What’s most important to understand about “Amazing Grace” is that, in spite of capturing soul singer Aretha Franklin’s two-night recording of her gospel album before a live audience at the New Temple Missionary Baptist Church in Los Angeles in 1972, it’s not so much a concert film as a time capsule.
The film opens with title cards reminding us of how many albums and hit singles Franklin had already recorded by that time, which were enough that Warner Bros. considered it worth their time to send no less than Academy Award-winning director Sydney Pollack to record both nights of Franklin’s concert for posterity, in addition to the audio recordings that were being made for her “Amazing Grace” album.
One reason is that this concert was seen as the Queen of Soul returning to her gospel roots, with a guest appearance by her father, the Rev. C.L. Franklin, to help drive home the point for those who may possibly have missed it.

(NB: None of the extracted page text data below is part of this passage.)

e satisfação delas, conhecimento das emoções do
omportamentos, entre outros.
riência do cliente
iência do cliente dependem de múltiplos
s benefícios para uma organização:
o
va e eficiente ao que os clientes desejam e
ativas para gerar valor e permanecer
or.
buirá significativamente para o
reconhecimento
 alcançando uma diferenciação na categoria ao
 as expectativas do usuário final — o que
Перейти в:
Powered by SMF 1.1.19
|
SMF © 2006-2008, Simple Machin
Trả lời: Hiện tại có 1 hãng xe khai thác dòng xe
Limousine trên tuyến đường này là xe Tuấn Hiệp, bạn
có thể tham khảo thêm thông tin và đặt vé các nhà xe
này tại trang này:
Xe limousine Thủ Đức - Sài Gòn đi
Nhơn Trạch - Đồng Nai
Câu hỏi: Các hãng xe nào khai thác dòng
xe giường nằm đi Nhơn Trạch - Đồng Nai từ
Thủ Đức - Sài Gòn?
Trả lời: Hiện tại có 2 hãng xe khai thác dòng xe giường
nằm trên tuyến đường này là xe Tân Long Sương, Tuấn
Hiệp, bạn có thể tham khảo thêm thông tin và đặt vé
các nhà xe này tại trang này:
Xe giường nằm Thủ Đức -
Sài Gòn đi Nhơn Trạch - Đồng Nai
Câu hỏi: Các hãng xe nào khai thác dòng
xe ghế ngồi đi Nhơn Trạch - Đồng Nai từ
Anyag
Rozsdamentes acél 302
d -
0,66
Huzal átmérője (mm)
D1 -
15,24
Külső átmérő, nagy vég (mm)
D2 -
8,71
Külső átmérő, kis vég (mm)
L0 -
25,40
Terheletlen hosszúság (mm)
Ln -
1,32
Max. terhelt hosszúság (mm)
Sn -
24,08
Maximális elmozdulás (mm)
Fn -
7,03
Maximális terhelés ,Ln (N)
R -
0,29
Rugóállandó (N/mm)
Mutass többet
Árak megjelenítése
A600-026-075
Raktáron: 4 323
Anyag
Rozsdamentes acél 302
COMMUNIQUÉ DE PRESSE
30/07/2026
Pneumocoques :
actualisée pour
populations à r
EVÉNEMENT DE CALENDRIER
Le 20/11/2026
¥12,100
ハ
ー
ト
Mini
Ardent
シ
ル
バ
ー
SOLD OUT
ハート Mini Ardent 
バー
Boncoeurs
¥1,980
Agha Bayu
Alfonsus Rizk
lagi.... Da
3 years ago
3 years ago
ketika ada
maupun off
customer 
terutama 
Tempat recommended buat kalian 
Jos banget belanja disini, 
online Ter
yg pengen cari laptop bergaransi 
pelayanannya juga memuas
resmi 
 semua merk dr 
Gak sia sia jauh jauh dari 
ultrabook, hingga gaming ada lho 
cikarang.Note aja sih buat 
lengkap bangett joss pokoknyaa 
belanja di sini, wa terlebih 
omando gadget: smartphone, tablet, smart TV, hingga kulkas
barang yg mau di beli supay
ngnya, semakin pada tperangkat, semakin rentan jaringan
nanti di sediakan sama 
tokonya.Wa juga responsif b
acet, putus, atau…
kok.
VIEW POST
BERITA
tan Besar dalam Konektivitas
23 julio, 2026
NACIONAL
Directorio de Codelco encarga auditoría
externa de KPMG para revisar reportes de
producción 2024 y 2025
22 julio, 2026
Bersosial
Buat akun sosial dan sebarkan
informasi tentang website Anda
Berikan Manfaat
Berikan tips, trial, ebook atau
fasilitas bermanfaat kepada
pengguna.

But in retrospect, what Pollack and Warner Bros. seemed to recognize was that they were preserving a moment of zeitgeist, one notable enough to draw the Rolling Stones’ Mick Jagger as an unobtrusive member of the church’s audience.
One could charitably ascribe the film’s lack of visual panache to an intentional choice on Pollack’s part for that reason, except that the decades-long quest to resynchronize its images and sound would indicate instead that Pollack was simply trying to film the proceedings however he could, in spite of the plague of “technical difficulties” laughingly identified by the Rev. James Cleveland, as he and the Southern California Community joined Franklin in song.

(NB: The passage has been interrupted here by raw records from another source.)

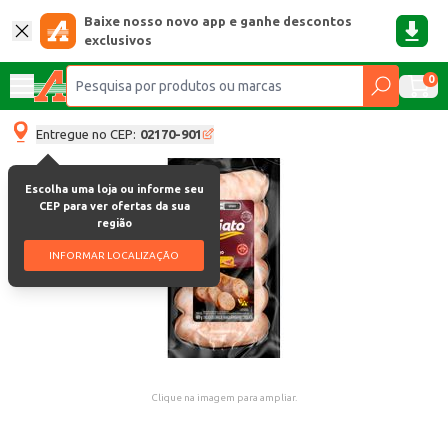
Baixe nosso novo app e ganhe descontos
exclusivos
0
Entregue no CEP:
02170-901
Escolha uma loja ou informe seu
CEP para ver ofertas da sua
região
INFORMAR LOCALIZAÇÃO
Clique na imagem para ampliar.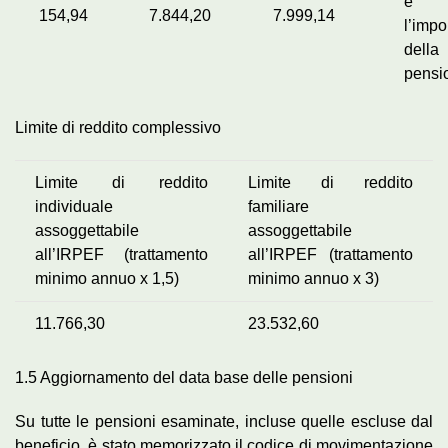
e
154,94
7.844,20
7.999,14
l’impo
della
pensi
Limite di reddito complessivo
Limite di reddito
Limite di reddito
individuale
familiare
assoggettabile
assoggettabile
all’IRPEF (trattamento
all’IRPEF (trattamento
minimo annuo x 1,5)
minimo annuo x 3)
11.766,30
23.532,60
1.5 Aggiornamento del data base delle pensioni
Su tutte le pensioni esaminate, incluse quelle escluse dal
beneficio, è stato memorizzato il codice di movimentazione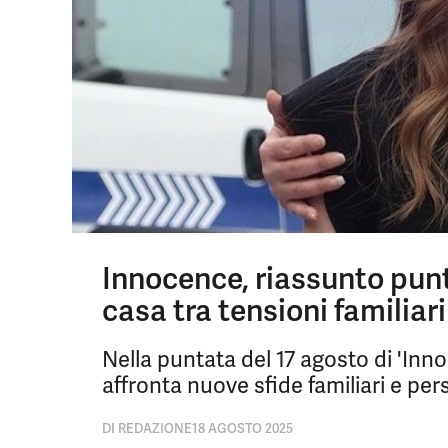
Innocence, riassunto punt
casa tra tensioni familiari
Nella puntata del 17 agosto di 'Inn
affronta nuove sfide familiari e pers
DI
REDAZIONE
18 AGOSTO 2025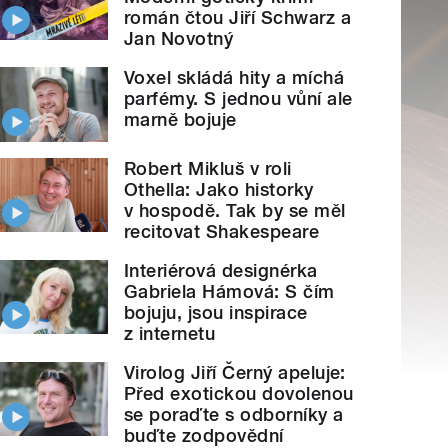
román čtou Jiří Schwarz a
Jan Novotný
Voxel skládá hity a míchá
parfémy. S jednou vůní ale
marně bojuje
Robert Mikluš v roli
Othella: Jako historky
v hospodě. Tak by se měl
recitovat Shakespeare
Interiérová designérka
Gabriela Hámová: S čím
bojuju, jsou inspirace
z internetu
Virolog Jiří Černý apeluje:
Před exotickou dovolenou
se poraďte s odborníky a
buďte zodpovědní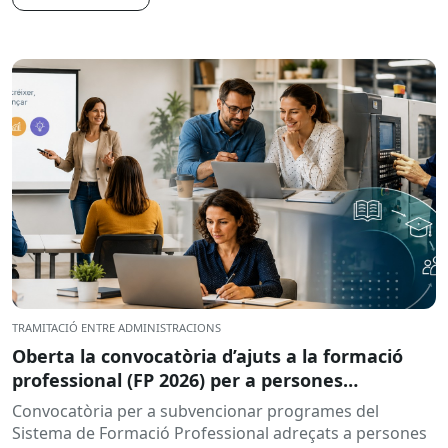
TRAMITACIÓ ENTRE ADMINISTRACIONS
Oberta la convocatòria d’ajuts a la formació
professional (FP 2026) per a persones
treballadores ocupades
Convocatòria per a subvencionar programes del
Sistema de Formació Professional adreçats a persones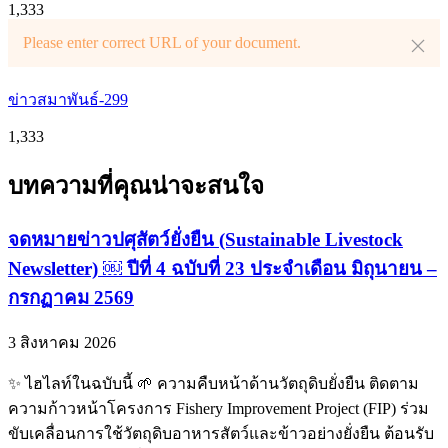
1,333
Please enter correct URL of your document.
ข่าวสมาพันธ์-299
1,333
บทความที่คุณน่าจะสนใจ
จดหมายข่าวปศุสัตว์ยั่งยืน (Sustainable Livestock
Newsletter) ￼ ปีที่ 4 ฉบับที่ 23 ประจำเดือน มิถุนายน –
กรกฏาคม 2569
3 สิงหาคม 2026
✨ ไฮไลท์ในฉบับนี้ 🌱 ความคืบหน้าด้านวัตถุดิบยั่งยืน ติดตาม
ความก้าวหน้าโครงการ Fishery Improvement Project (FIP) ร่วม
ขับเคลื่อนการใช้วัตถุดิบอาหารสัตว์และข้าวอย่างยั่งยืน ต้อนรับ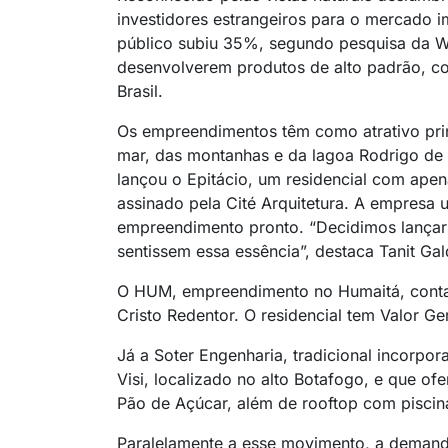
investidores estrangeiros para o mercado im
público subiu 35%, segundo pesquisa da W
desenvolverem produtos de alto padrão, c
Brasil.
Os empreendimentos têm como atrativo princ
mar, das montanhas e da lagoa Rodrigo de
lançou o Epitácio, um residencial com apen
assinado pela Cité Arquitetura. A empresa 
empreendimento pronto. “Decidimos lançar
sentissem essa essência”, destaca Tanit G
O HUM, empreendimento no Humaitá, contar
Cristo Redentor. O residencial tem Valor G
Já a Soter Engenharia, tradicional incorpo
Visi, localizado no alto Botafogo, e que of
Pão de Açúcar, além de rooftop com piscin
Paralelamente a esse movimento, a demand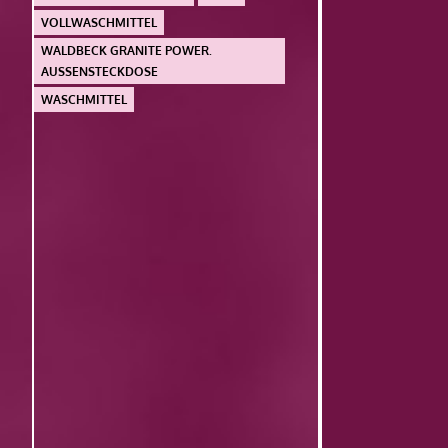
VOLLWASCHMITTEL
WALDBECK GRANITE POWER.
AUSSENSTECKDOSE
WASCHMITTEL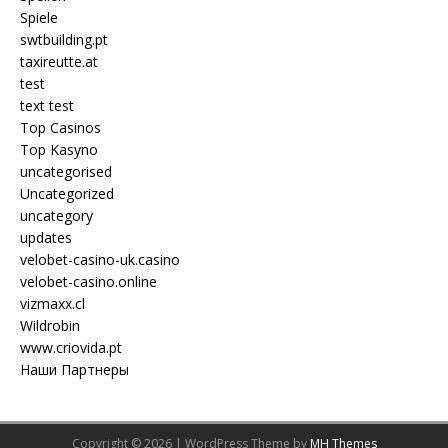
Spiele
swtbuilding.pt
taxireutte.at
test
text test
Top Casinos
Top Kasyno
uncategorised
Uncategorized
uncategory
updates
velobet-casino-uk.casino
velobet-casino.online
vizmaxx.cl
Wildrobin
www.criovida.pt
Наши Партнеры
Copyright © 2026 | WordPress Theme by
MH Themes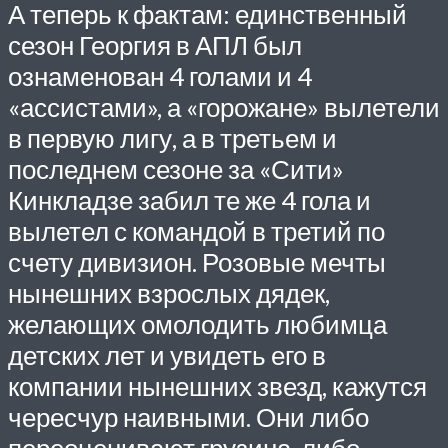
А теперь к фактам: единственный
сезон Георгия в
АПЛ
был
ознаменован 4 голами и 4
«ассистами», а «горожане» вылетели
в первую лигу, а в третьем и
последнем сезоне за «Сити»
Кинкладзе забил те же 4 гола и
вылетел с командой в третий по
счету дивизион. Розовые мечты
нынешних взрослых дядек,
желающих омолодить любимца
детских лет и увидеть его в
компании нынешних звезд, кажутся
чересчур наивными. Они либо
переоценивают грузина, либо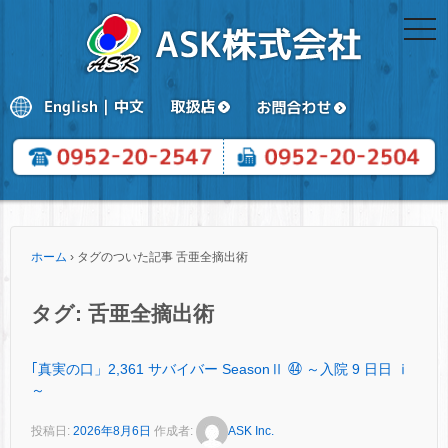
togg
navi
ホーム
›
タグのついた記事 舌亜全摘出術
タグ:
舌亜全摘出術
｢真実の口」2,361 サバイバー SeasonⅡ ㊹ ～入院 9 日日 ⅰ
～
投稿日:
2026年8月6日
作成者:
ASK Inc.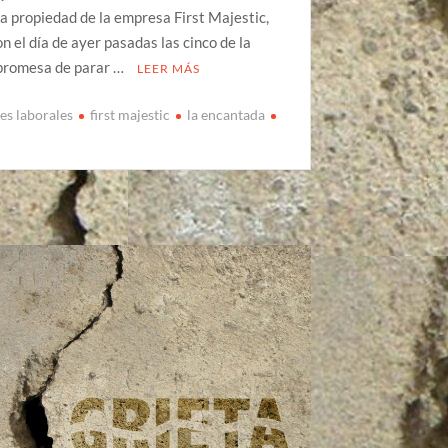
 propiedad de la empresa First Majestic,
n el día de ayer pasadas las cinco de la
 promesa de parar …
LEER MÁS
es laborales
first majestic
la encantada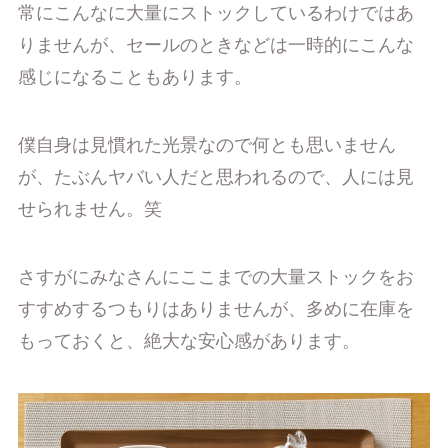
常にこんなに大量にストックしているわけではあ
りませんが、セールのときなどは一時的にこんな
感じになることもあります。
僕自身は見慣れた光景なので何とも思いません
が、たぶんヤバい人だと思われるので、人には見
せられません。笑
さすがにみなさんにここまでの大量ストックをお
すすめするつもりはありませんが、多めに在庫を
もっておくと、絶大な安心感があります。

Backstage preparatory shots are an obligatory feature of most concert films, but what sets “Amazing Grace” apart is that, out of 20 hours of raw footage to choose from, director Alan Elliott chose to keep moments such as the false start of one song, and the request for a glass of water between songs.

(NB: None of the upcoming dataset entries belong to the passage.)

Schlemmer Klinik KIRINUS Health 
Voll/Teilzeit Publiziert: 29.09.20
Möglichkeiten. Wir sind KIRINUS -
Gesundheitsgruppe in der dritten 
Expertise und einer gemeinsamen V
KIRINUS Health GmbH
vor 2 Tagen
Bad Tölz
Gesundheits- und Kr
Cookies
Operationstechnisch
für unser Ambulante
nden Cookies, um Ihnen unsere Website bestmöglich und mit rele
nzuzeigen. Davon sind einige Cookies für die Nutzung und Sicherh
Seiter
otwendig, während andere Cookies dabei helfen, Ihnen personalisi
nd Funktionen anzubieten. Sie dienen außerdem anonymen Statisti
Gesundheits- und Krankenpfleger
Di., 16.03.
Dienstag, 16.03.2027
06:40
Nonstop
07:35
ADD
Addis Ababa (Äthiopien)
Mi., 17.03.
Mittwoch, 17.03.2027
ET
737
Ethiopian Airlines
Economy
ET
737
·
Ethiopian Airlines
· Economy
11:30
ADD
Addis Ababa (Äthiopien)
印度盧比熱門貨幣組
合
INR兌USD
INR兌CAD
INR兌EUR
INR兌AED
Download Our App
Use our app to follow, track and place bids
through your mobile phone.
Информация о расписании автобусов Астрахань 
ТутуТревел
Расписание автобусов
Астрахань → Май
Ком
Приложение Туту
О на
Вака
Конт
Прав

As Cleveland told the audience, this was first and foremost a church service, which means you can see Pollack in the background, gesturing to his camera operators and silently mouthing the words SHOOT THEM as he pointed to the audience, because at a gospel concert, the churchgoing crowd is fully half the show.
And the reactions on display are almost as affecting as the music, with men shedding tears and older women collapsing onto the floor, as they’re overcome by the spirit of the proceedings.
With parishioners being moved by the holy spirit at a service, this already makes sense, but with Aretha Franklin in her prime being the one to lead everyone else in belting out those tunes, it’s the least you would expect.
Director John Landis has noted that part of what made it so difficult to record Franklin’s musical scenes in 1980’s “The Blues Brothers” is that Franklin never sings a song the same way twice, and her penchant for embellishment is on display here when it takes her no less than 34 seconds to sing the first two words in the song “Amazing Grace” itself.
What’s striking is what Franklin’s performance reveals about the relationship between her and her father, who was no stranger to hearing her sing, but who constantly flashes grins of amazement, and shakes his head in surprise over how his daughter is able to add her own unique spin to any song.
At the same time, more than anyone else there, he appears to understand the toll that such performances take on her, at one point even taking a towel to dab gently at the sheen of perspiration covering her face, all while she’s still singing and playing the piano.
For as much as concert films style themselves as rock documentaries, few moments are as authentic as the shots of Aretha Franklin between songs, her smile faded, her face pensive, shoulders slumping briefly as she relaxes, before steeling herself up again for the next set.
In those moments, the veteran singer resembles nothing so much as a prize-fighter captured between rounds, readying herself to give it her all again.